In the same area we also turned up families of Whitethroat, Stonechat and Meadow Pipit before what at first appeared to be a bird of prey popped into view. Landing briefly it was soon mobbed by smaller birds and we quickly realised that it was in fact a Cuckoo. Not top of anyone’s guest list around here it was quickly chased out of sight. This was shaping up to be an excellent outing and was about to get even better.
Emma was first to spot the Adder basking in full view, a large female we think and the largest individual I’d yet come across. Creeping in we all managed to get some photos, I with considerable lens envy it has to be said, before we realised that there was a second Adder less than a meter away. Intricately beautiful up close they are remarkably good at blending in as we enjoyed spending the next hour or so with these fabulous creatures.

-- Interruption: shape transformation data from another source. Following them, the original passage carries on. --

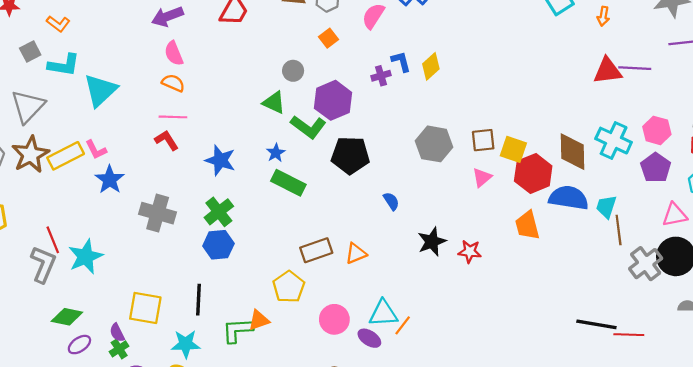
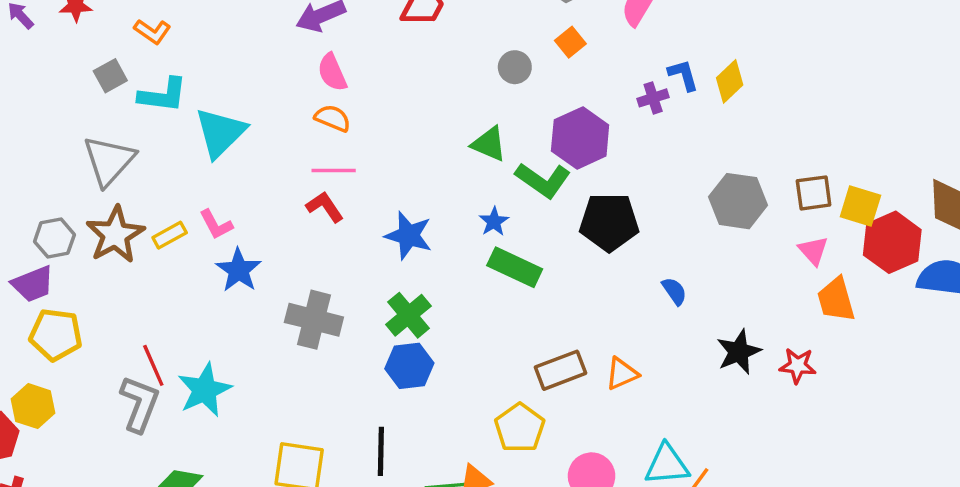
gray circle: (293, 71) -> (515, 67), moved
yellow rectangle: (66, 156) -> (170, 235), size x0.6
pink triangle: (482, 177) -> (813, 251), turned -30
orange trapezoid: (527, 225) -> (836, 300), moved

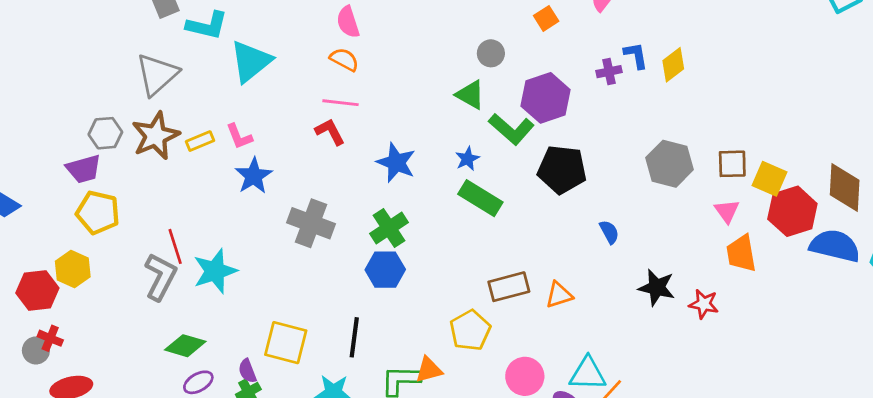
gray circle: (515, 67) -> (491, 53), moved
black star: (739, 352) -> (657, 288), turned 30

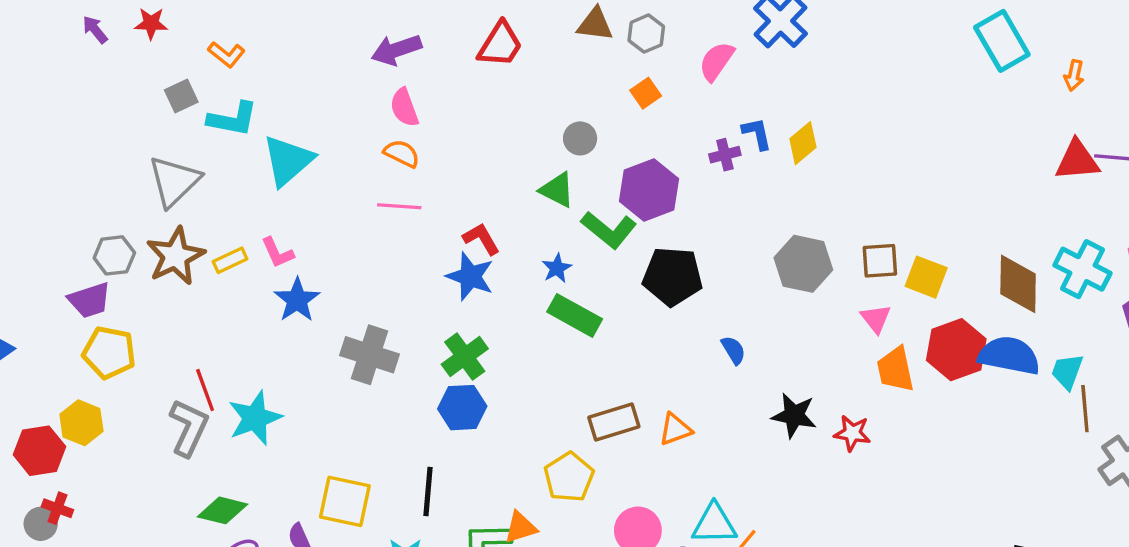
red L-shape: (330, 132) -> (481, 239), moved
red hexagon: (792, 211) -> (956, 350), moved

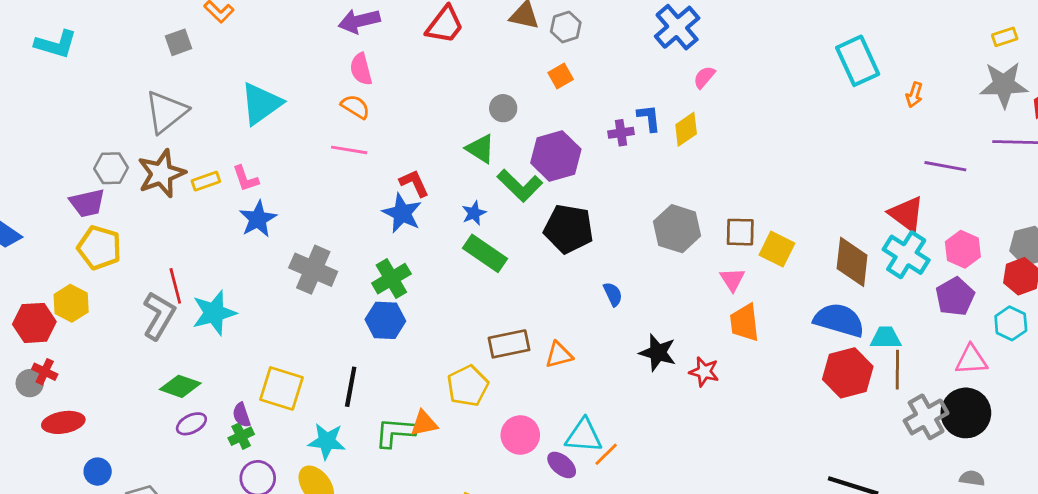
pink semicircle: (716, 61) -> (704, 77), moved, size x0.7
cyan L-shape: (233, 119) -> (56, 44), moved
red triangle: (1077, 160) -> (906, 214), moved, turned 36
red hexagon: (956, 350) -> (848, 373), moved
cyan trapezoid: (1067, 372) -> (886, 338), turned 64

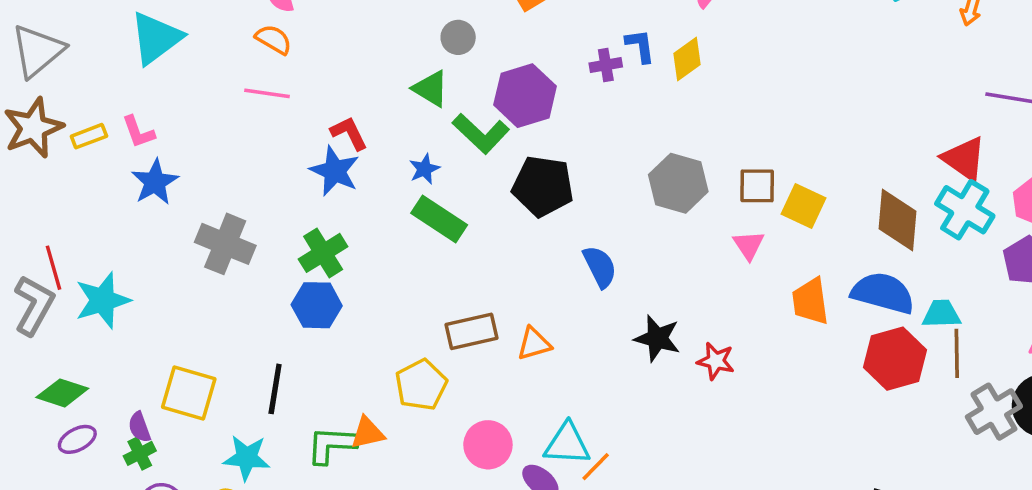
blue semicircle: (613, 294) -> (600, 267), size x1.4
orange trapezoid: (745, 323) -> (810, 301), moved

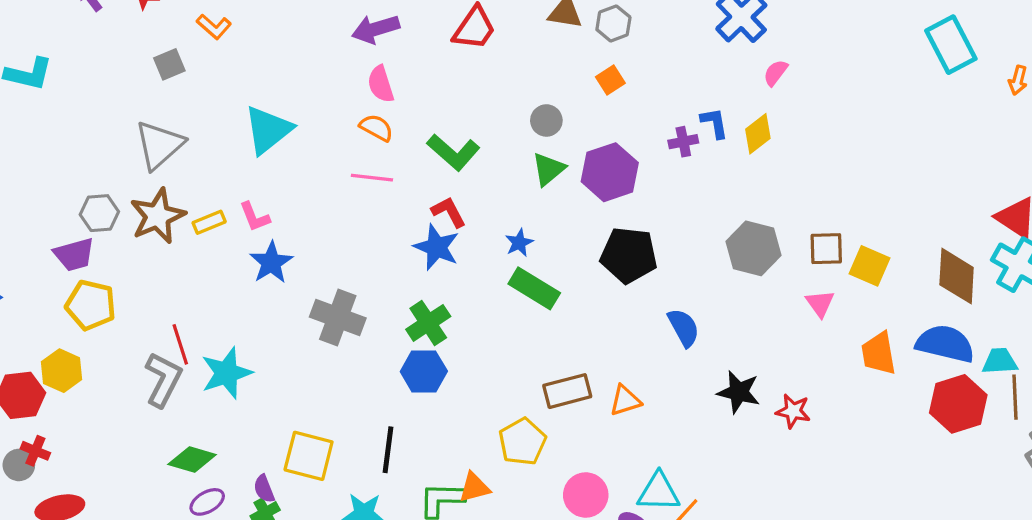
green triangle: (431, 89) -> (548, 169), moved, turned 51
green L-shape: (481, 134) -> (453, 152), moved

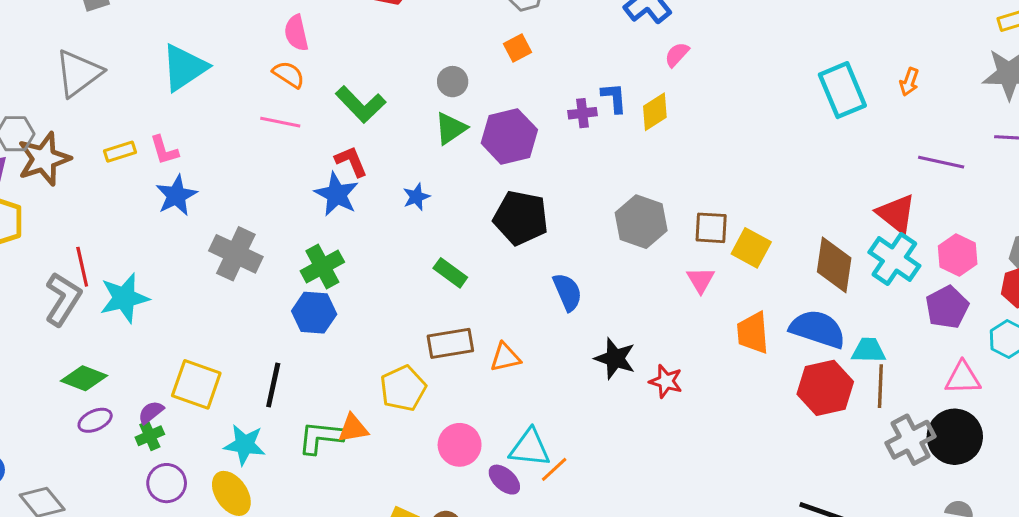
cyan rectangle: (951, 45) -> (842, 90), moved
brown star: (158, 216) -> (44, 159), moved
green rectangle: (534, 288) -> (450, 273), moved, size x0.7
purple semicircle: (264, 489) -> (151, 412), turned 68

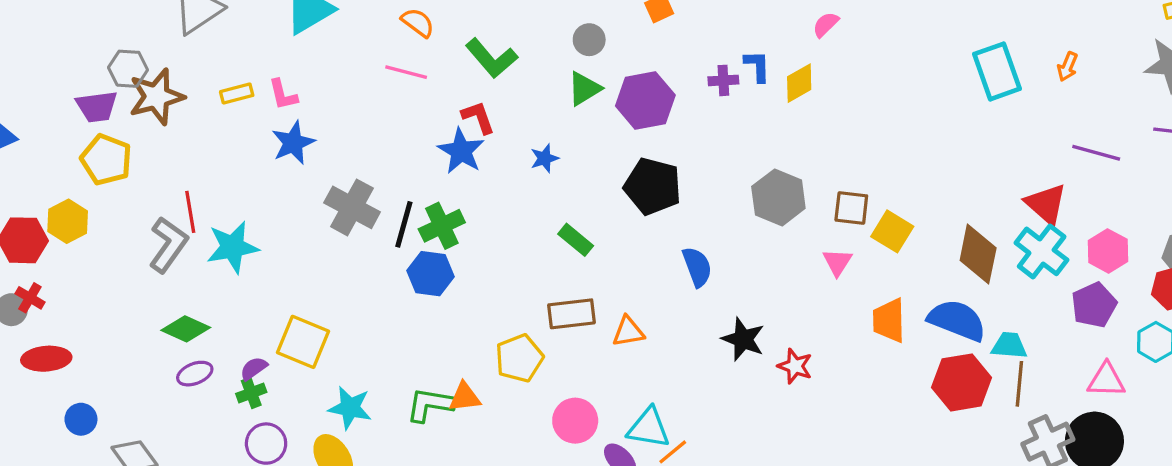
black line: (273, 385) -> (404, 224), moved

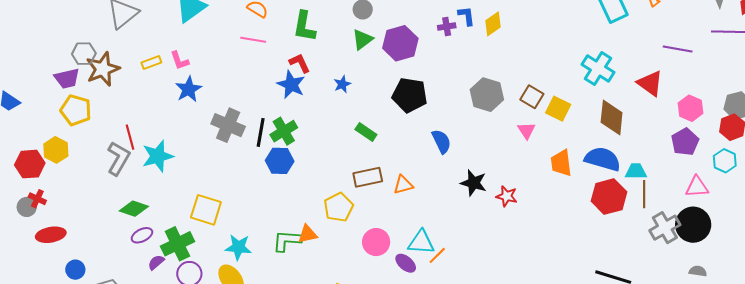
green L-shape: (491, 58) -> (304, 26), turned 56
brown square: (851, 208) -> (532, 97), turned 30
cyan cross: (1042, 251) -> (598, 68), moved
purple semicircle: (254, 368) -> (156, 262), moved
green cross: (251, 393) -> (177, 244), size x1.8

By the time we dragged ourselves away we reckoned we’d seen four different Adders, two males and two females and all as brilliant as each other. At times they’d been moving within a few inches of our prone bodies, a simply breathtaking experience that has to be experienced to be fully understood. Even better was that they appeared very site loyal, returning time after time to the same sunning spots. This bodes well for repeat visits during our stay and we shall certainly be popping by regularly.
And that wasn’t all. Insects abounded with the most impressive being a Four-spotted Chaser and the most annoying the midges of which I feel we’ll be getting much better acquainted over the coming days. This plethora of life was one of the reasons we were eager to visit during summer this year instead of our more recent October jaunts, not the ideal time to see butterflies by any stretch of the imagination. If the numerous Little Heaths and Dark Green Fritillary were anything to go by there should be good things ahead.
And that was our first day on Mull. With virtually no effort we’d seen both White-tailed and Golden Eagles and had an intimate encounter with Adders. I couldn’t wait to discover what else lay ahead.